Fatima Nasser, born in Sabha, Libya, has created a food delivery app called Yummy that delivers homemade meals cooked by women in their own kitchens.
In 2017, Tatweer Research, a government-funded company dedicated to creating Libya's knowledge economy, teamed up with MIT Enterprise Forum Pan Arab to launch Libya's first-ever Enjazi Startup Competition. Yummy was one of its three winners. At its core is the desire to encourage entrepreneurial development and help diversify the Libyan economy away from oil. With Yummy, women are able to work from home, anonymously, without having to interact with male customers. This makes it both liberating and socially acceptable, says Nasser.
She adds that home catering has become a trend since the war, as security problems have made it more dangerous for women to leave their homes and there is an increased economic need for women to work.
She launched Yummy in her hometown and told CNN that 300 cooks are ready to start work when the app launches this month in Libya's second-largest city, Benghazi, and then the capital Tripoli.
One major threat is delivering food in unsafe areas with high carjacking rates.

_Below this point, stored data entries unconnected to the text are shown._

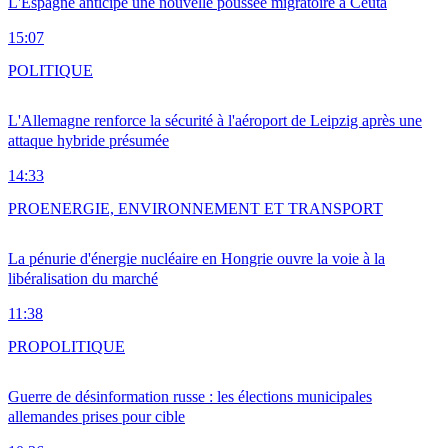
L'Espagne anticipe une nouvelle poussée migratoire à Ceuta
15:07
POLITIQUE
L'Allemagne renforce la sécurité à l'aéroport de Leipzig après une
attaque hybride présumée
14:33
PRO
ENERGIE, ENVIRONNEMENT ET TRANSPORT
La pénurie d'énergie nucléaire en Hongrie ouvre la voie à la
libéralisation du marché
11:38
PRO
POLITIQUE
Guerre de désinformation russe : les élections municipales
allemandes prises pour cible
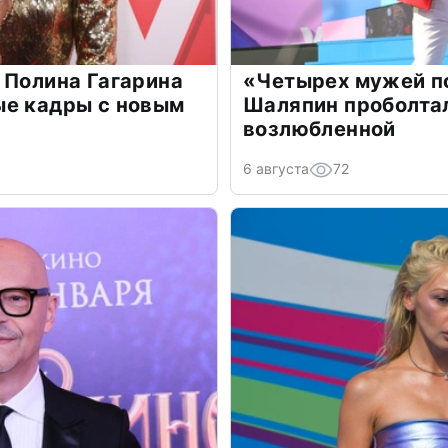
 Полина Гагарина
«Четырех мужей п
ые кадры с новым
Шаляпин проболтал
возлюбленной
6 августа
72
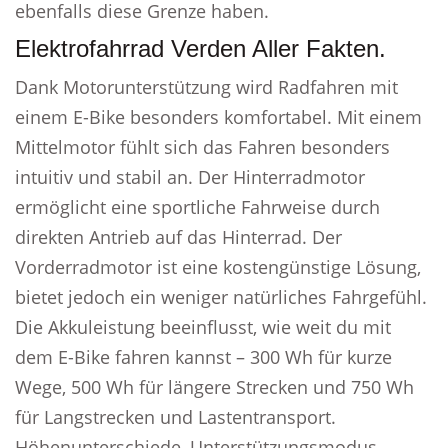
ebenfalls diese Grenze haben.
Elektrofahrrad Verden Aller Fakten.
Dank Motorunterstützung wird Radfahren mit
einem E-Bike besonders komfortabel. Mit einem
Mittelmotor fühlt sich das Fahren besonders
intuitiv und stabil an. Der Hinterradmotor
ermöglicht eine sportliche Fahrweise durch
direkten Antrieb auf das Hinterrad. Der
Vorderradmotor ist eine kostengünstige Lösung,
bietet jedoch ein weniger natürliches Fahrgefühl.
Die Akkuleistung beeinflusst, wie weit du mit
dem E-Bike fahren kannst – 300 Wh für kurze
Wege, 500 Wh für längere Strecken und 750 Wh
für Langstrecken und Lastentransport.
Höhenunterschiede, Unterstützungsmodus,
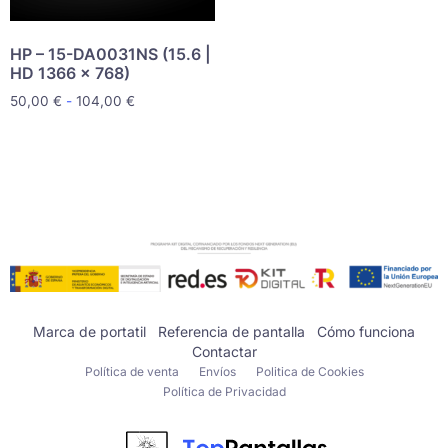
HP – 15-DA0031NS (15.6 |
HD 1366 x 768)
50,00
€
-
104,00
€
Marca de portatil
Referencia de pantalla
Cómo funciona
Contactar
Política de venta
Envíos
Politica de Cookies
Política de Privacidad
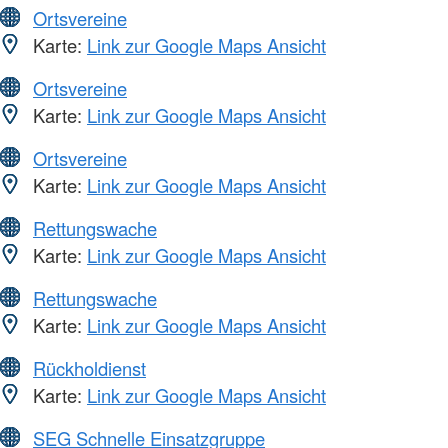
Ortsvereine
Karte:
Link zur Google Maps Ansicht
Ortsvereine
Karte:
Link zur Google Maps Ansicht
Ortsvereine
Karte:
Link zur Google Maps Ansicht
Rettungswache
Karte:
Link zur Google Maps Ansicht
Rettungswache
Karte:
Link zur Google Maps Ansicht
Rückholdienst
Karte:
Link zur Google Maps Ansicht
SEG Schnelle Einsatzgruppe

To solve this, Yummy has set up neutral meeting points within the city, so that the order can be delivered as close to the customer as possible without endangering the driver.
Second is the fragile internet service in that country, but in case of a blackout, Yummy provides a phone number so that the delivery can be handled manually.
Her success, she says, is that she has listed all of the things that could go wrong while delivering food and created a solution for each one.